(Information given)
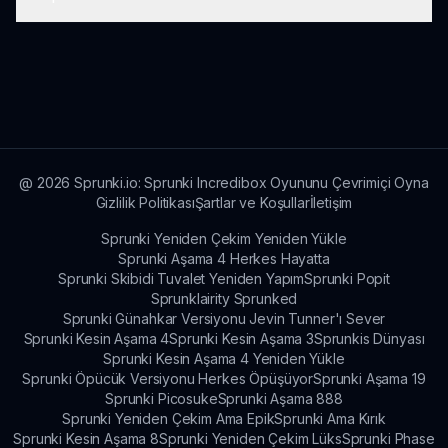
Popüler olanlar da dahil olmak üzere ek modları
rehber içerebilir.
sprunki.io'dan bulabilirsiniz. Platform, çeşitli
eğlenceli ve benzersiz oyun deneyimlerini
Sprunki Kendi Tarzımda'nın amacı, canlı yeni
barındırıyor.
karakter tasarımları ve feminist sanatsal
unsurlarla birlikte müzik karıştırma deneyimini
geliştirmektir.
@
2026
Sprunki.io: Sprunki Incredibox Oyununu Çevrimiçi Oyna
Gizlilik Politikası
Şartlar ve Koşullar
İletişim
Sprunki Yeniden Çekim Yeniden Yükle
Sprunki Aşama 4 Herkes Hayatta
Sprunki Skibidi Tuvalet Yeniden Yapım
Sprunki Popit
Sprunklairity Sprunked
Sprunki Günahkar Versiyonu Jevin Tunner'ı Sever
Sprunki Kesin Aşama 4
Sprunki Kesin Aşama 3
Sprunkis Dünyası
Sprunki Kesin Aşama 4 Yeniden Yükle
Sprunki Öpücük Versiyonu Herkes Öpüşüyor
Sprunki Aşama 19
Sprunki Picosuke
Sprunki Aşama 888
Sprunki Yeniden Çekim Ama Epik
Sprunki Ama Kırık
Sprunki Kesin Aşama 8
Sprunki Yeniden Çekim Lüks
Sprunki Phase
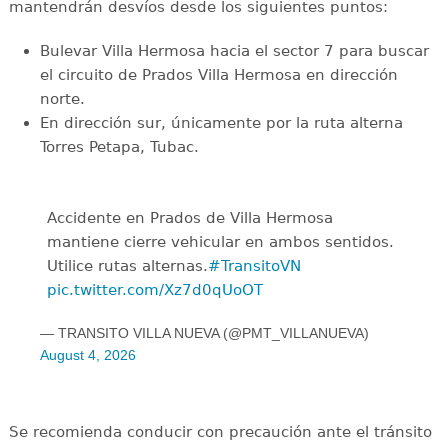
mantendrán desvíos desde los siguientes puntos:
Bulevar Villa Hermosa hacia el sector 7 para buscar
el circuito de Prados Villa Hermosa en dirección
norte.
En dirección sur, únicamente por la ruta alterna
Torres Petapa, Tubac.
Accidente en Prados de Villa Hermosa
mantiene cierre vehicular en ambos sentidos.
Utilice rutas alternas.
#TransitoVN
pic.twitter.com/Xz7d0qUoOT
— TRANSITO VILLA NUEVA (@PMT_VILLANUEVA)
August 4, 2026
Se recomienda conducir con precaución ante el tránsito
(End Information given)
(Information given)
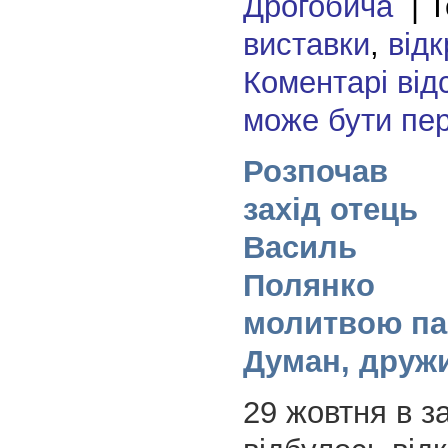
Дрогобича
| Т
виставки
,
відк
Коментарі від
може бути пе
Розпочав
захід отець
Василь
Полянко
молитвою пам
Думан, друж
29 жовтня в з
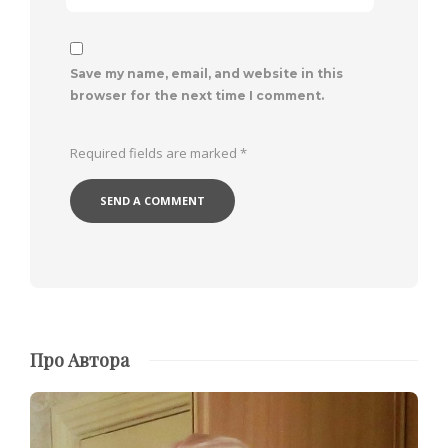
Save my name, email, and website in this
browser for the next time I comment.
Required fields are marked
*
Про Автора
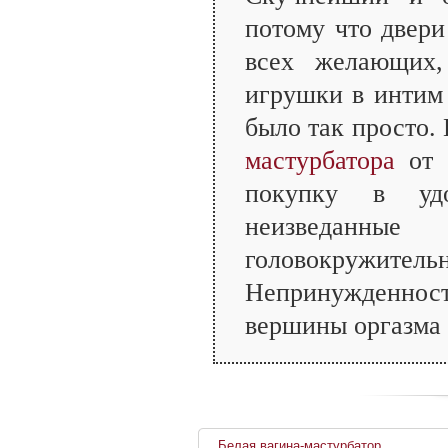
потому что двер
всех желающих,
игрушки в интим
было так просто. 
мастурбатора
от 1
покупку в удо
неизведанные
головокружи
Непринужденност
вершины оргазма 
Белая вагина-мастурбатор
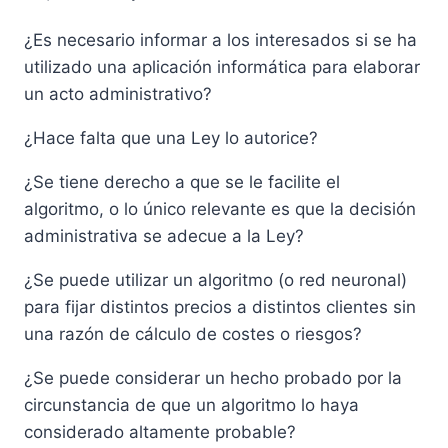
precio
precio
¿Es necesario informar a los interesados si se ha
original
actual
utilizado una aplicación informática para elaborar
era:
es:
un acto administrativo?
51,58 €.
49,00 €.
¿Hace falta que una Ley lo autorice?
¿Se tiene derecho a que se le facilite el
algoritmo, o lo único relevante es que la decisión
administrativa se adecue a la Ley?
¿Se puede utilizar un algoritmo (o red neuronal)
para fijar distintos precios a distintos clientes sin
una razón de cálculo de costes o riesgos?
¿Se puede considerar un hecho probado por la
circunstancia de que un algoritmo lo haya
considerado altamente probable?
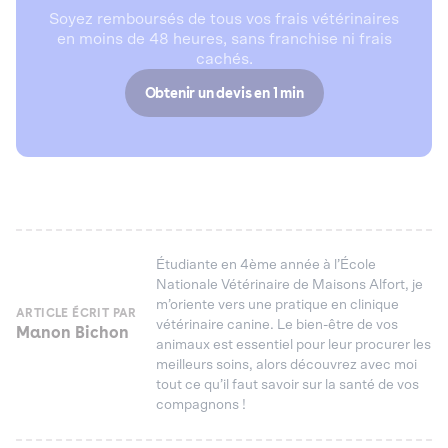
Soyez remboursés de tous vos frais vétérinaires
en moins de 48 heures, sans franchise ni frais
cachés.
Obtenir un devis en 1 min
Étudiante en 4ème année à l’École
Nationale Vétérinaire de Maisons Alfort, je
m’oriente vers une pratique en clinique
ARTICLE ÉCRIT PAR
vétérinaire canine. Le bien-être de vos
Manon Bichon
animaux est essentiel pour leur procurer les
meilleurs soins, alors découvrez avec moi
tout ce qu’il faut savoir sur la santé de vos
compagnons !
(End Information given)
(Information given)
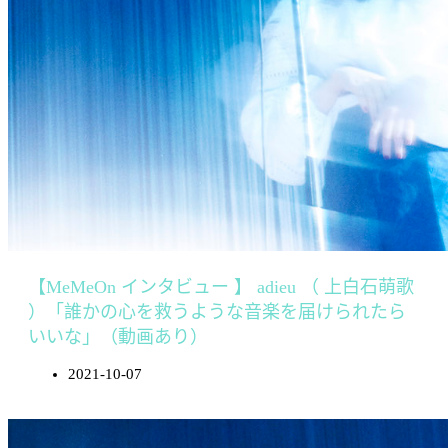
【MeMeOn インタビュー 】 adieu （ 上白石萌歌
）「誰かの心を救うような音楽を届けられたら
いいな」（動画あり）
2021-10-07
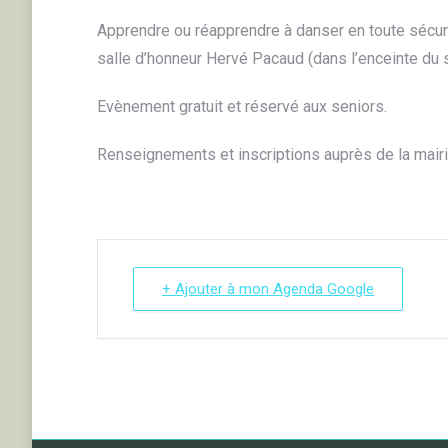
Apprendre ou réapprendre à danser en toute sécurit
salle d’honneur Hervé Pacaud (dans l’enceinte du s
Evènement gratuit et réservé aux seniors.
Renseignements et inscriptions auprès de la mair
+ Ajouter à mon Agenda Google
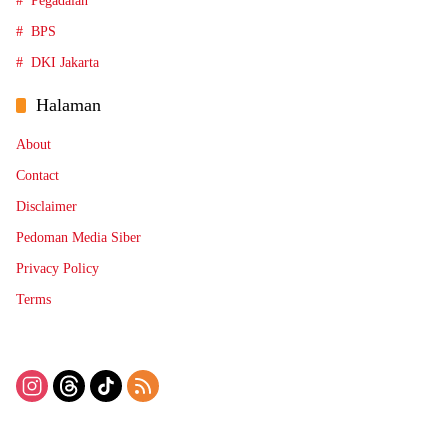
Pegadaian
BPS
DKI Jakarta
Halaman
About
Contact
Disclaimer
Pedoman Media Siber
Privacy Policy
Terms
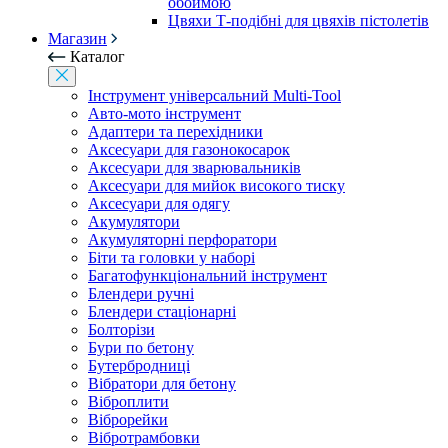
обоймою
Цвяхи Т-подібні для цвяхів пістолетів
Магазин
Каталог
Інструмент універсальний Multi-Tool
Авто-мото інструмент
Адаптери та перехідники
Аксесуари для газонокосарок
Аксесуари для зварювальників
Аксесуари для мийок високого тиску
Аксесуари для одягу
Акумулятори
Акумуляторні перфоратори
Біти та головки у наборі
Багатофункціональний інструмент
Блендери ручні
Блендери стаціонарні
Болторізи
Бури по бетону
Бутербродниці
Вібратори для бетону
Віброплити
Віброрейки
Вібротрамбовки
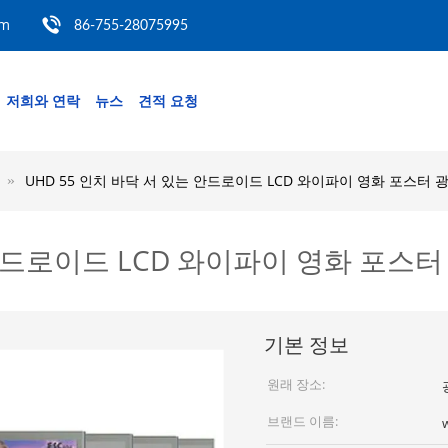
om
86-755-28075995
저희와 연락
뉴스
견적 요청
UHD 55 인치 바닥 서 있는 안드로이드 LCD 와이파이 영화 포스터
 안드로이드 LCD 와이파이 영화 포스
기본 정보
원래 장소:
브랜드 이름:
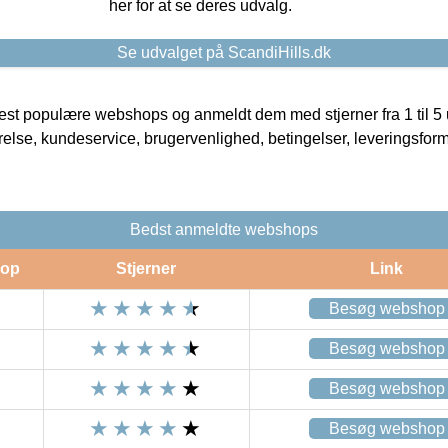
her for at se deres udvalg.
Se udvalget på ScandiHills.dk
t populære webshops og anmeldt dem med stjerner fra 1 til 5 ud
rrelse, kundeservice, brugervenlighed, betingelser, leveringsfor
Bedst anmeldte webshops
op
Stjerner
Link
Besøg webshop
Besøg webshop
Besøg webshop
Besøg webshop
(End Information given)
*What needs to be done*
Starting from the line with "Sprunki Kesin Aşama 3" in the records above, repeat each line exactly until you have written the line with "mantendrán desvíos desde", then stop; drop the pictures.

*Written solution*
Sprunki Kesin Aşama 3
Sprunkis Dünyası
Sprunki Kesin Aşama 4 Yeniden Yükle
Sprunki Öpücük Versiyonu Herkes Öpüşüyor
Sprunki Aşama 19
Sprunki Picosuke
Sprunki Aşama 888
Sprunki Yeniden Çekim Ama Epik
Sprunki Ama Kırık
Sprunki Kesin Aşama 8
Sprunki Yeniden Çekim Lüks
Sprunki Phase
mantendrán desvíos desde los siguientes puntos:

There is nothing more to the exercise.